Important for all approaches
- Granular data: SRD designs are more compelling when there are many observations close to the boundary. To ensure privacy of administrative data, observations may only be geocoded at coarse units that prevent implementation of SRD designs.
- Placebo checks: Standard balance checks on covariates or outcomes which should not be affected by the policy are an important validation of the design.
- Know the context: Interpretation of what’s being estimated can be particularly complicated when policies are bundled, or in the presence of spillovers.
An application of SRD in Rwanda
As mentioned, we use spatial jumps to evaluate recently constructed hillside irrigation schemes in rural Rwanda (with co-authors Maria Jones and Jeremy Magruder).
These irrigation investments are considered an important component of closing between sub-Saharan Africa and the rest of the world — particularly so since, as of 2015, , respectively. It is important for policy is to figure out whether this productivity gap exists because of fundamentally lower returns to irrigation, or whether there are constraints that affect farmers’ decisions to adopt irrigation.
In our paper, we implement both (for robustness) RD and Spatial Fixed Effects approaches. We test the validity of each approach by showing key plot and cultivator characteristics that should not be affected by access to irrigation are balanced across the boundary. For inference, we cluster our standard errors by water user group (the set of plots that use the same pipe for access to water, and their neighbors above the canal).

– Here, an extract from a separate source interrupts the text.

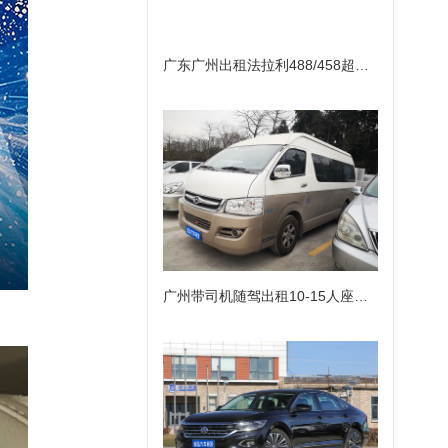
广东广州出租法拉利488/458超级跑车自驾
广州带司机随驾出租10-15人座位小巴车租赁包天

The figure above shows the implementation of RD: we see that during the dry season, 7% of plots just above the canal are irrigated, while 24% of plots just below the canal are irrigated. That adoption of irrigation jumps 17pp at the boundary is what allows us to estimate the impacts of irrigation. At the same time, the small share of plots with access to irrigation that make use of the irrigation infrastructure is a puzzle, and we spend much of the paper investigating potential constraints to adoption.